Whilst leaning solidly towards the communicative approach, I have to reject the policy on correction. When we think about correction during child language acquisition of an L1, what does that look like? A parent doesn't make a note of all the errors until the end of a conversation, and then present them to a child and correct them. Similarly, a parent doesn't jump in whilst a child is speaking and completely cut them off to correct them. Correction occurs quite naturally in the pauses of a conversation (after an utterance, at the end of a sentence). Personally, I think that correction during a lesson should be like this. The teacher should try to minimise interrupting fluency without letting errors pass by completely unnoticed. I think self-correction should absolutely be encouraged, but I diverge from the Silent Way in that I don't agree with long pauses for thinking. If possible, other students in the class could be asked to provide feedback on errors and corrections, to increase the STT and not be spoon-fed the answer by the teacher. When corrected, the learner should repeat the contract form, for memorisation purposes.

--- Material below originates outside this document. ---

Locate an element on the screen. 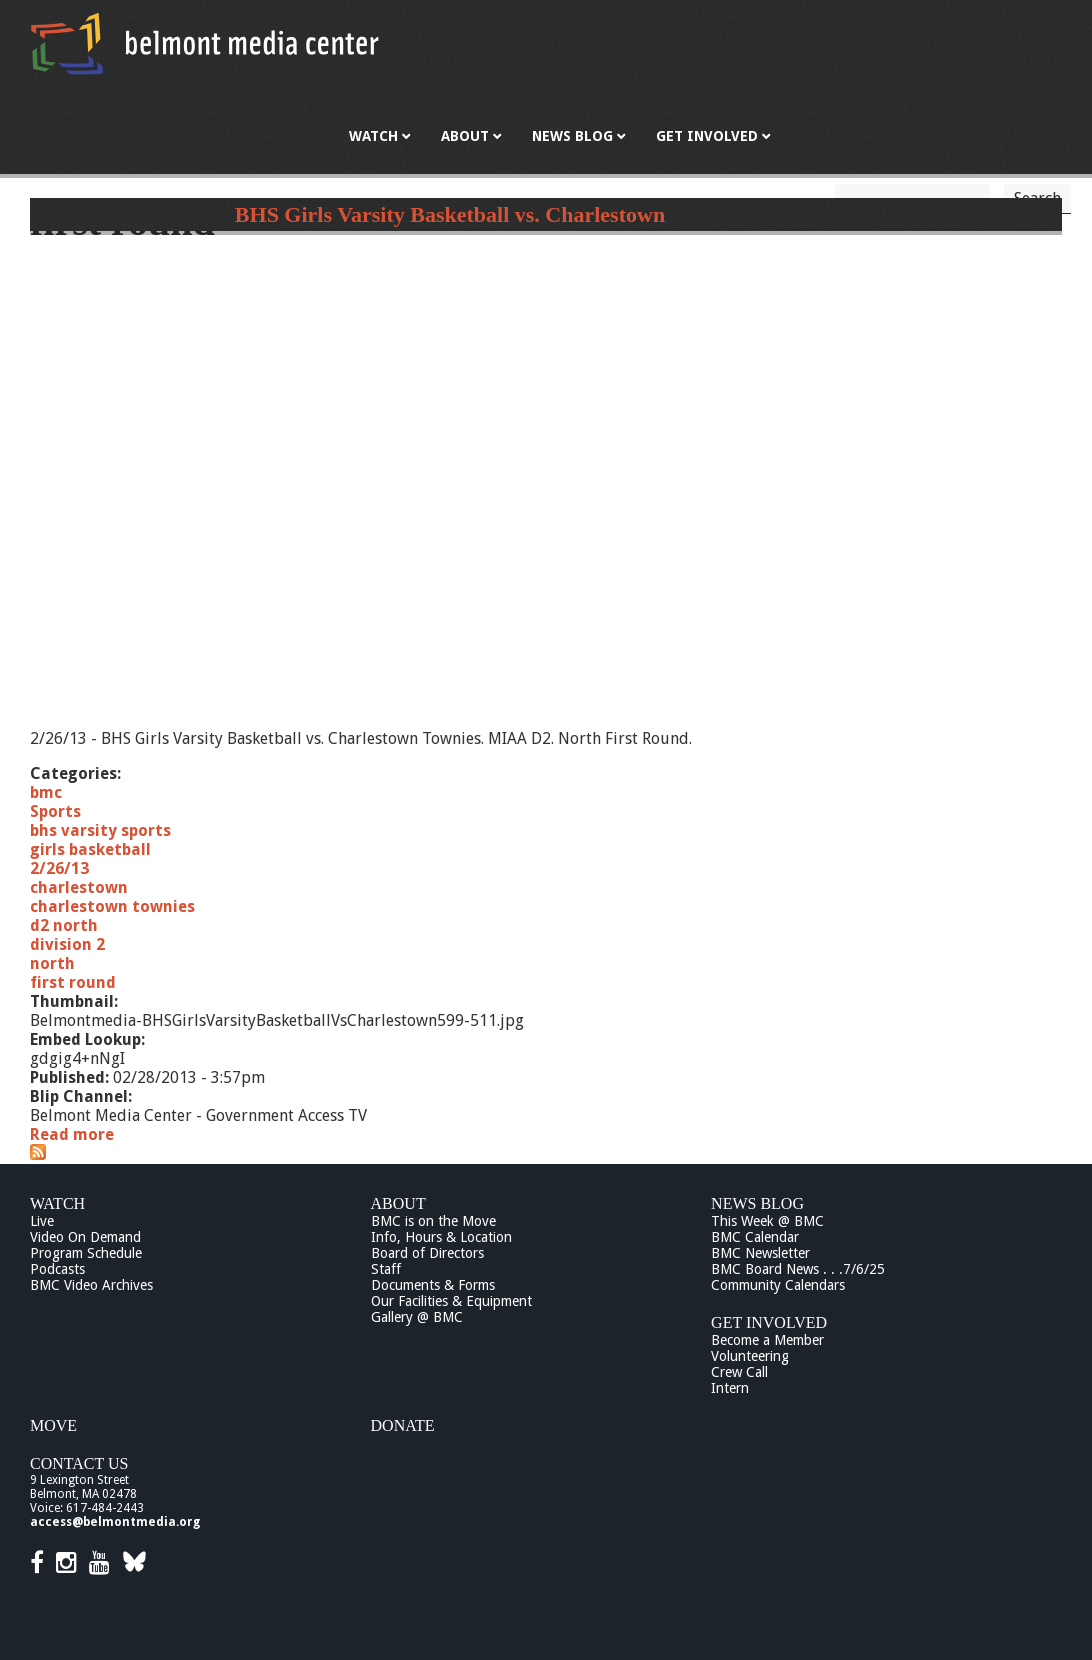  Crew Call is located at coordinates (739, 1372).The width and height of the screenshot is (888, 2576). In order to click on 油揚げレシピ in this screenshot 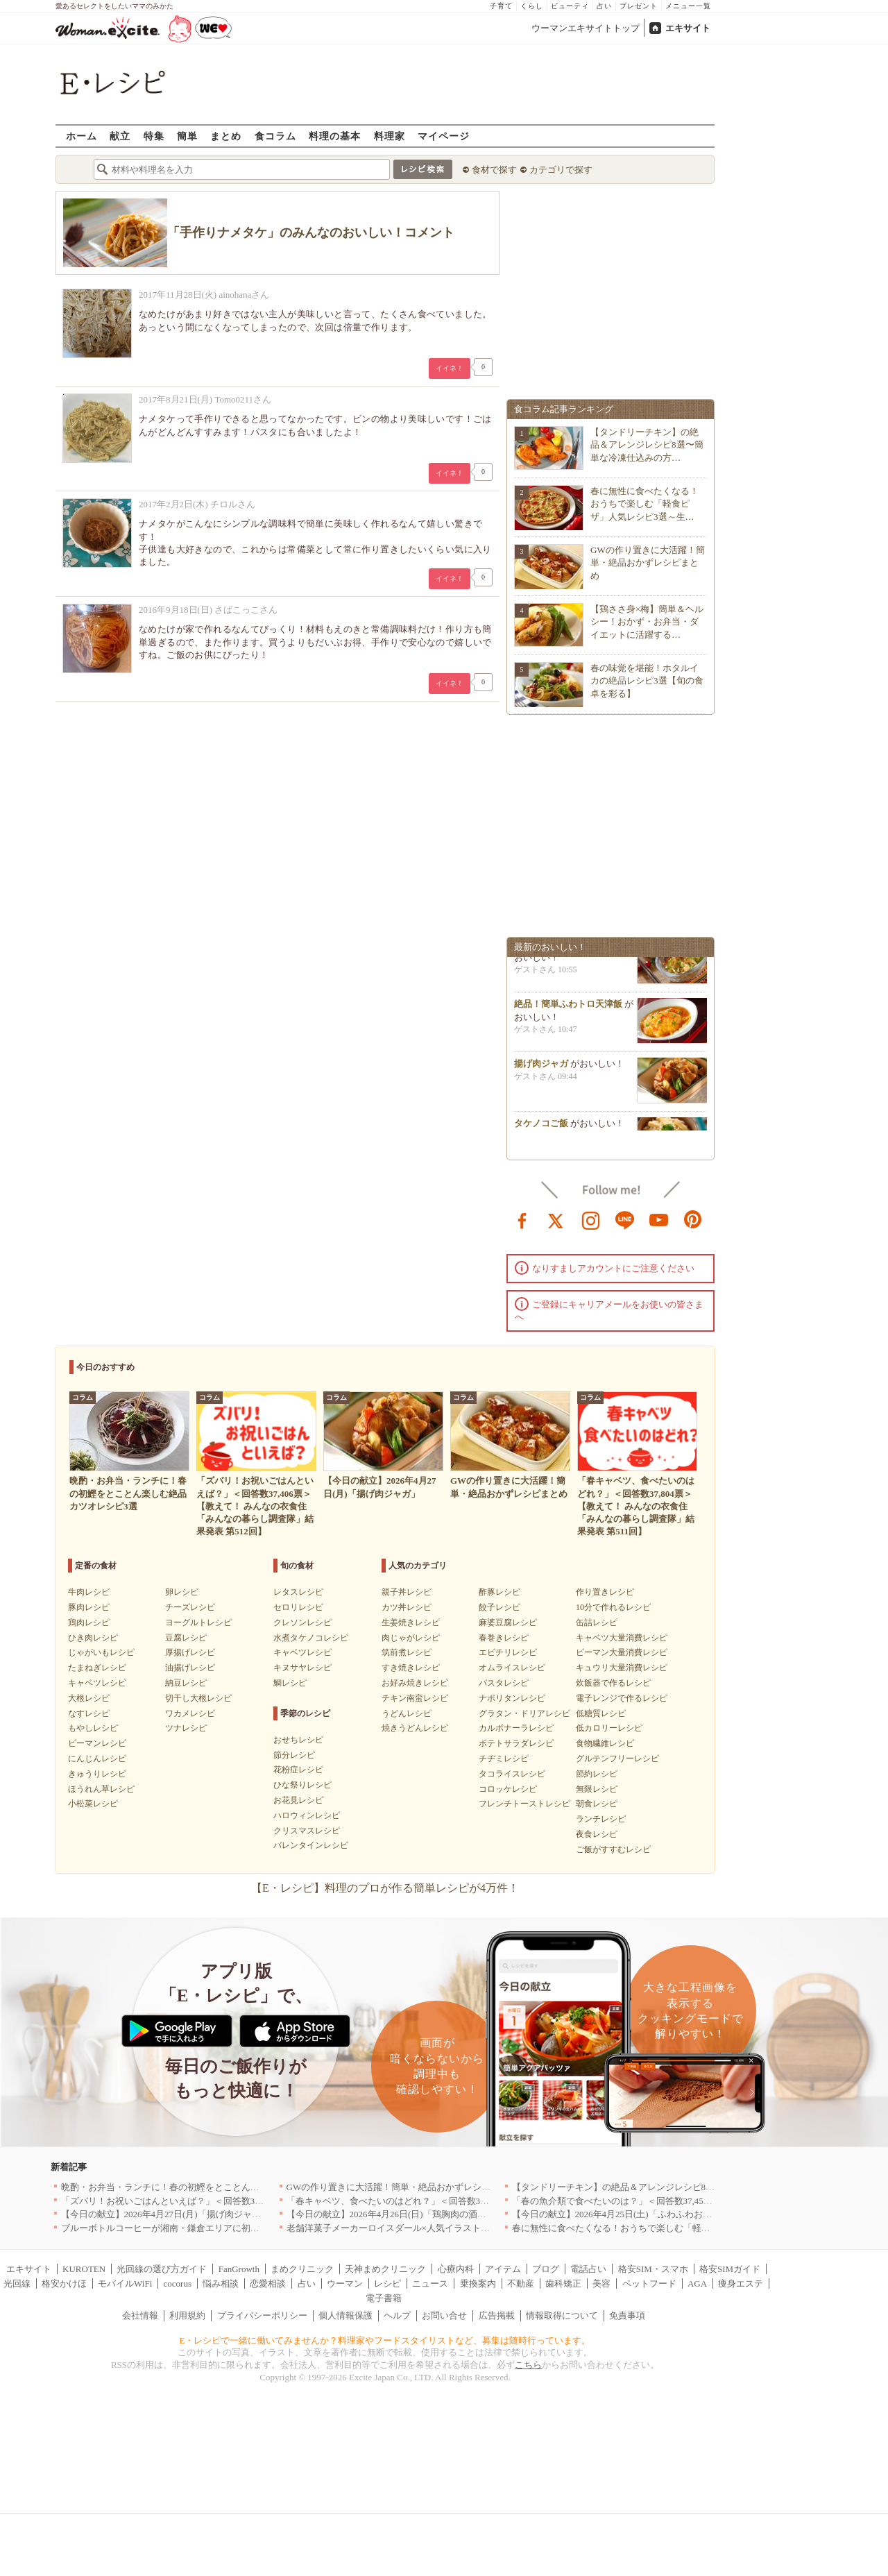, I will do `click(190, 1667)`.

The syllabus of The Natural Approach would be split into categories: a general adult syllabus from basic level to advanced, a syllabus for children and young learners, and an ESP syllabus. I believe in tailoring lessons to individual students, so it would be up to the common-sense of the teacher to assess the needs of their students and tweak the syllabus to his/her advantage. For example, if the teacher is following the general adult syllabus but a student says they have to conduct a Skype interview in English the following week, the teacher needs to be flexible enough to ditch the lesson plan and prepare a student to communicate about a subject over Skype.
In this way, the syllabus is just a sort of guide for the teacher, and it shouldn't be followed to the letter. The Natural Approach gives more responsibility to the teacher for ensuring that lessons are tailored to individuals.
This doesn't mean that the teacher is alone, however. I think collaboration and pooling ideas is important. This approach is flexible and relaxed, and so I think a flexible way to share lesson ideas is also important. I envision an online Creative Database, where the syllabus is split into individual topics (e.g- colours, number, present continuous, asking for directions), and teachers can log in and post teaching ideas for each topic. For example a teacher could post; "I was teaching students to ask for directions in a city, so I gave them a cryptic map of an area and had them scavenger hunt for items. The directions were in English and if we got lost, they had to ask me for example 'where is the post office?' and then listen to the response."
This teaching idea could then be "liked" by other teachers who had seen and tried it, and commented on to edit and improve the idea, and then we could see which lessons were the most successful and popular. I think a Creative Database would be a great resource for teachers, and an easy way to share their creative lesson ideas.
The Natural Approach's objective is to work WITH the amazing organ that is the brain and harness its natural learning abilities. There is a common myth that language acquisition has to be difficult, strenuous, and dull. None of these things have to be true. By presenting the target language in a way that is easy and natural to absorb, learning seems more effortless, and everyone can have fun while they're doing it.